Input:

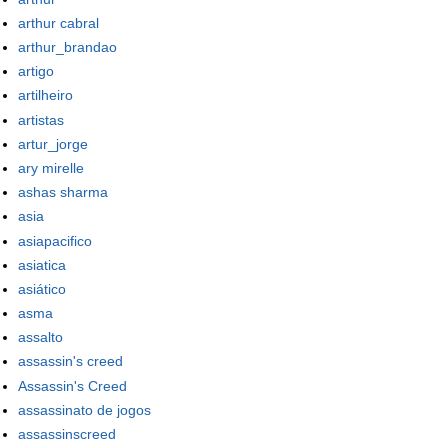
arthur cabral
arthur_brandao
artigo
artilheiro
artistas
artur_jorge
ary mirelle
ashas sharma
asia
asiapacifico
asiatica
asiático
asma
assalto
assassin's creed
Assassin's Creed
assassinato de jogos
assassinscreed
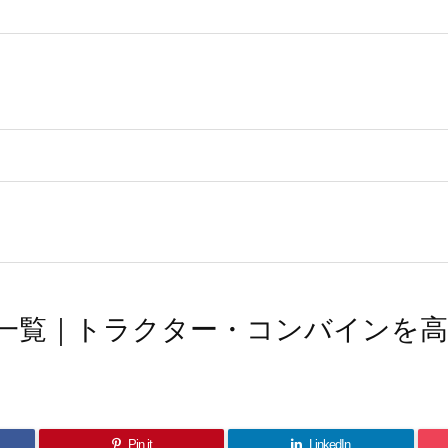
一覧｜トラクター・コンバインを
Pin it
LinkedIn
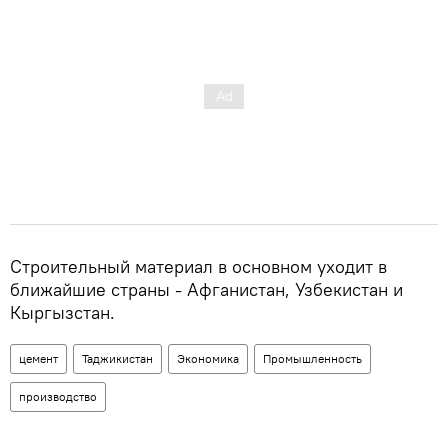
Строительный материал в основном уходит в
ближайшие страны - Афганистан, Узбекистан и
Кыргызстан.
цемент
Таджикистан
Экономика
Промышленность
производство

What is required: Going from the line holding "asiapacifico" to the last line of the data above, reproduce every line exactly, both included, with the pictures omitted.

Exercise response:
asiapacifico
asiatica
asiático
asma
assalto
assassin's creed
Assassin's Creed
assassinato de jogos
assassinscreed
一覧｜トラクター・コンバインを
Pin it
LinkedIn
Строительный материал в основном уходит в
ближайшие страны - Афганистан, Узбекистан и
Кыргызстан.
цемент
Таджикистан
Экономика
Промышленность
производство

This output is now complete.